Dive Brief:

• In a late-breaking abstract presented at the Liver Meeting 2017, the higher dose of Gilead Sciences Inc's GS-0976 reduced the buildup of fat in the liver, as well as lowering TIMP-1, a biomarker for fibrosis, in patients with nonalcoholic steatohepatitis (NASH).
• In the Phase 2 study, NASH patients were dosed with GS-0976 at 20 mg, 5 mg or placebo over 12 weeks. While the improvements were significant for the higher dose, there was no significant difference between the lower dose and placebo.
• There were no differences between treatment and placebo for other measures, including liver stiffness, serum ALT and PIII-NP, a serum marker of fibrogenesis.

Dive Insight:

Following its successes in near curative products in chronic hepatitis C infection, and the subsequent flattening of the market, Gilead is building a substantial pipeline in other areas of liver disease, with seven molecules in clinical development. The most advanced, selonsertib, is an ASK-1 inhibitor in Phase 3 trials in NASH and Phase 2 in alcoholic hepatitis.

Gilead picked up one of the next in line, GS-0976 (then known as NDI-010976), from Nimbus Pharmaceuticals for an upfront payment of $400 million and milestones worth up to $800 million. GS-0976 is based around another mechanism of action; it is an acetyl-CoA carboxylase (ACC) inhibitor, which acts by interfering with the first step of lipogenesis in the liver.

NASH is currently an area of much unmet need, according to Rohit Loomba, lead study author and director of the NAFLD Research Center at University of California San Diego School of Medicine. "In patients with advanced fibrosis, NASH may lead to severe complications including end-stage liver disease, hepatocellular carcinoma and the requirement for liver transplantation. Unfortunately, there are no treatments available for these patients," Loomba said. 
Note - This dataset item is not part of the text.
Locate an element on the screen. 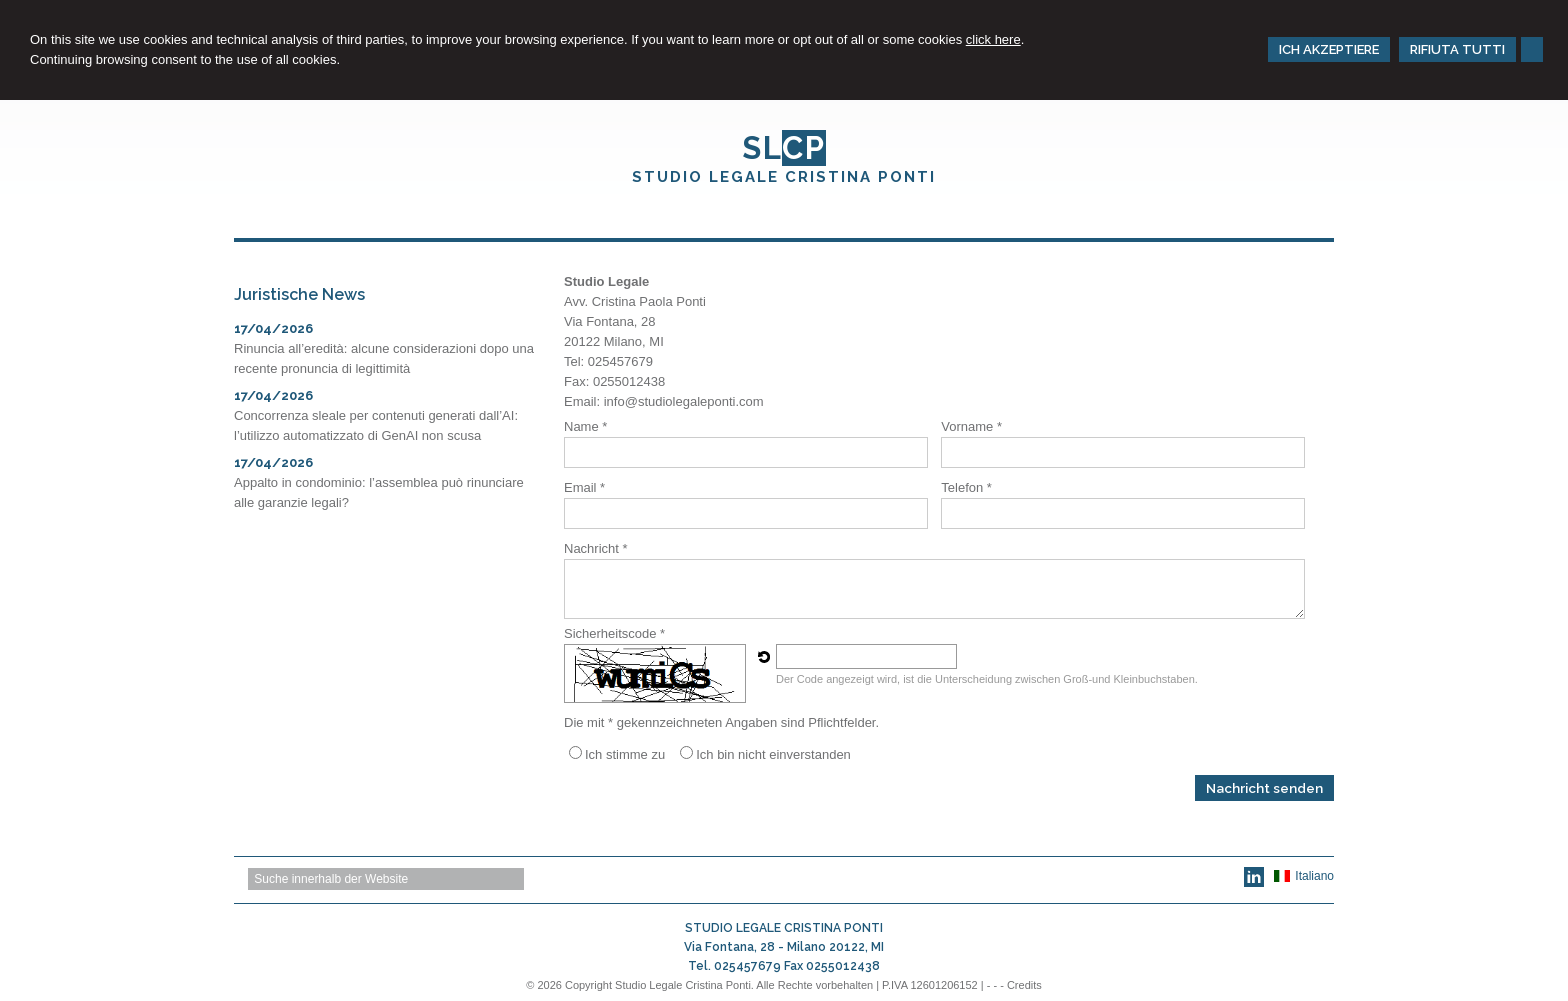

NASH has become an area of much interest for the big pharma. Takeda Pharmaceutical Company Limited recently inked a deal with Arcturus Therapeutics Inc to develop RNA-based therapeutics for NASH, using utilizing Arcturus’ LUNAR and UNA technologies. Shire plc's volixibat (SHP626) has fast track designation and is in a Phase 2 trial. Boehringer Ingelheim picked up a NASH drug from Australian company Pharmaxis in 2015. BI 1467335 is in Phase 2a trials for NASH and diabetic retinopathy. And Novartis has picked up an option for Conatus Pharmaceuticals' Phase 2b drug emricasan,

It's not a straightforward field, though, and Gilead isn't the only company facing mixed results. While Allergan plc's drug cenicriviroc didn't meet its inflammation or liver cell damage endpoints in Phase 2, the Food and Drug Administration has allowed the company to begin a Phase 3 trial with fibrosis reduction as an endpoint.